Records shown ▸
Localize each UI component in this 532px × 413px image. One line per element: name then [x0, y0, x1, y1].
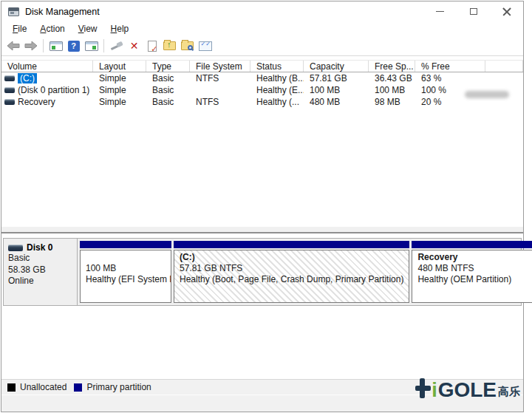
cell-file-system: NTFS [190, 73, 250, 83]
cell-layout: Simple [93, 97, 146, 107]
disk-0-strip: Disk 0 Basic 58.38 GB Online 100 MB H [3, 238, 522, 306]
logo-gole: GOLE [438, 380, 497, 400]
partition-status: Healthy (EFI System Pa [86, 274, 166, 285]
back-button[interactable] [4, 38, 21, 54]
partition-recovery[interactable]: Recovery 480 MB NTFS Healthy (OEM Partit… [412, 241, 532, 303]
column-header-free-space[interactable]: Free Sp... [369, 61, 415, 72]
column-header-type[interactable]: Type [146, 61, 190, 72]
volume-row-disk0-partition1[interactable]: (Disk 0 partition 1) Simple Basic Health… [1, 84, 523, 96]
primary-partition-color-bar [412, 241, 532, 248]
forward-button[interactable] [22, 38, 39, 54]
show-action-pane-button[interactable] [83, 38, 100, 54]
disk-icon [8, 245, 23, 251]
logo-i: i [432, 381, 437, 400]
properties-button[interactable]: ✓✓ [197, 38, 214, 54]
menu-file[interactable]: File [6, 22, 33, 35]
column-header-percent-free[interactable]: % Free [415, 61, 485, 72]
higole-watermark-logo: i GOLE 高乐 [415, 378, 520, 400]
volume-name: (Disk 0 partition 1) [18, 85, 89, 95]
column-header-layout[interactable]: Layout [93, 61, 146, 72]
cell-capacity: 480 MB [304, 97, 369, 107]
toolbar-separator [43, 39, 44, 52]
cell-free-space: 100 MB [369, 85, 415, 95]
folder-up-icon: ↑ [163, 41, 176, 50]
volume-icon [4, 99, 15, 105]
volume-list-pane: Volume Layout Type File System Status Ca… [1, 56, 523, 227]
redacted-watermark-blur [465, 91, 509, 98]
disk-0-label-panel[interactable]: Disk 0 Basic 58.38 GB Online [4, 239, 78, 305]
console-tree-icon [50, 41, 63, 51]
partition-size: 480 MB NTFS [417, 263, 531, 274]
cell-file-system: NTFS [190, 97, 250, 107]
menu-view[interactable]: View [72, 22, 104, 35]
cell-type: Basic [146, 97, 190, 107]
legend-primary-partition-label: Primary partition [86, 382, 151, 392]
volume-name: Recovery [18, 97, 55, 107]
primary-partition-color-bar [80, 241, 171, 248]
help-button[interactable]: ? [65, 38, 82, 54]
column-header-capacity[interactable]: Capacity [304, 61, 369, 72]
close-button[interactable] [490, 1, 523, 21]
cell-status: Healthy (B... [250, 73, 304, 83]
column-header-status[interactable]: Status [250, 61, 304, 72]
partition-status: Healthy (Boot, Page File, Crash Dump, Pr… [180, 274, 403, 285]
menu-bar: File Action View Help [1, 21, 523, 36]
logo-plus-icon [415, 378, 431, 400]
explore-folder-button[interactable] [179, 38, 196, 54]
partition-size: 57.81 GB NTFS [180, 263, 403, 274]
legend-unallocated-swatch [7, 383, 16, 392]
column-header-volume[interactable]: Volume [1, 61, 93, 72]
volume-row-recovery[interactable]: Recovery Simple Basic NTFS Healthy (... … [1, 96, 523, 108]
cell-percent-free: 63 % [415, 73, 485, 83]
minimize-icon [436, 11, 444, 12]
volume-name: (C:) [18, 73, 37, 83]
partition-status: Healthy (OEM Partition) [417, 274, 531, 285]
cell-free-space: 36.43 GB [369, 73, 415, 83]
disk-type: Basic [8, 253, 72, 264]
volume-icon [4, 75, 15, 81]
column-header-file-system[interactable]: File System [190, 61, 250, 72]
disk-management-window: Disk Management File Action View Help ? … [1, 1, 524, 412]
open-folder-button[interactable]: ↑ [161, 38, 178, 54]
partition-c[interactable]: (C:) 57.81 GB NTFS Healthy (Boot, Page F… [174, 241, 409, 303]
properties-list-icon: ✓✓ [199, 41, 212, 51]
volume-row-c[interactable]: (C:) Simple Basic NTFS Healthy (B... 57.… [1, 72, 523, 84]
back-arrow-icon [7, 41, 20, 51]
cell-type: Basic [146, 73, 190, 83]
check-document-button[interactable]: ✓ [143, 38, 160, 54]
column-header-filler [485, 61, 523, 72]
cell-layout: Simple [93, 85, 146, 95]
partition-title: Recovery [417, 252, 531, 263]
show-console-tree-button[interactable] [47, 38, 64, 54]
partitions-area: 100 MB Healthy (EFI System Pa (C:) 57.81… [78, 239, 532, 305]
toolbar-separator [103, 39, 104, 52]
document-check-icon: ✓ [148, 41, 157, 52]
menu-help[interactable]: Help [104, 22, 136, 35]
pane-splitter[interactable] [1, 227, 523, 233]
delete-x-icon: ✕ [130, 41, 139, 51]
maximize-button[interactable] [457, 1, 490, 21]
close-icon [502, 7, 511, 16]
forward-arrow-icon [24, 41, 38, 51]
menu-action[interactable]: Action [33, 22, 71, 35]
help-icon: ? [68, 41, 80, 52]
cell-capacity: 100 MB [304, 85, 369, 95]
tool-button[interactable] [108, 38, 125, 54]
minimize-button[interactable] [423, 1, 457, 21]
cell-layout: Simple [93, 73, 146, 83]
partition-title: (C:) [180, 252, 403, 263]
window-title: Disk Management [25, 7, 100, 17]
volume-icon [4, 87, 15, 93]
partition-size: 100 MB [86, 263, 166, 274]
folder-search-icon [181, 41, 194, 50]
toolbar: ? ✕ ✓ ↑ ✓✓ [1, 36, 523, 56]
partition-efi[interactable]: 100 MB Healthy (EFI System Pa [80, 241, 171, 303]
disk-graphic-area: Disk 0 Basic 58.38 GB Online 100 MB H [1, 233, 523, 379]
cell-percent-free: 20 % [415, 97, 485, 107]
cell-capacity: 57.81 GB [304, 73, 369, 83]
cell-free-space: 98 MB [369, 97, 415, 107]
logo-chinese: 高乐 [498, 385, 520, 399]
delete-volume-button[interactable]: ✕ [126, 38, 143, 54]
legend-unallocated-label: Unallocated [20, 382, 66, 392]
screwdriver-icon [110, 41, 123, 51]
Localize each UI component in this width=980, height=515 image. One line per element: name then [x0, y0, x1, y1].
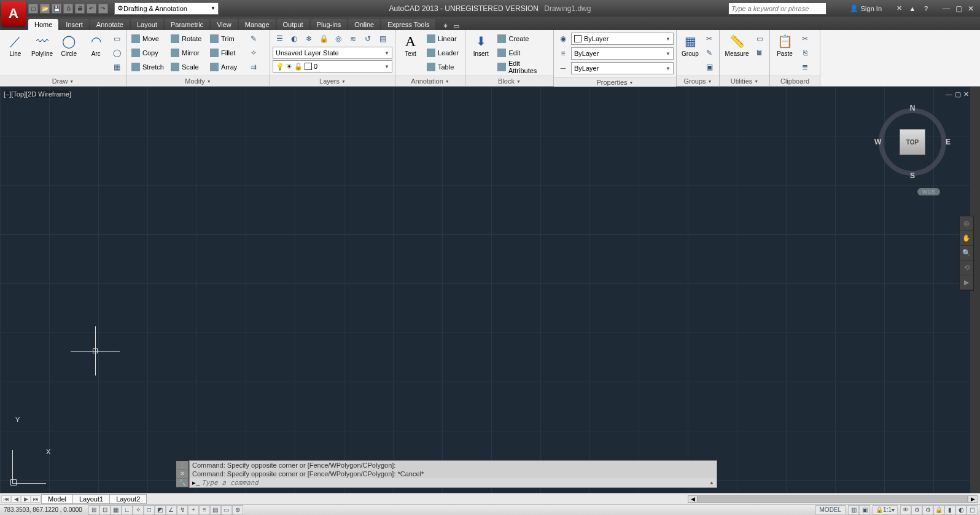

Directions ▸
Pull out all lines containing the word "element" from the entries above.

Output ▸
Localize each UI component in this 532px × 413px image. One line per element: name then [x0, y0, x1, y1].
Localize each UI component in this width=980, height=515 image. One line per element: name then [x0, y0, x1, y1].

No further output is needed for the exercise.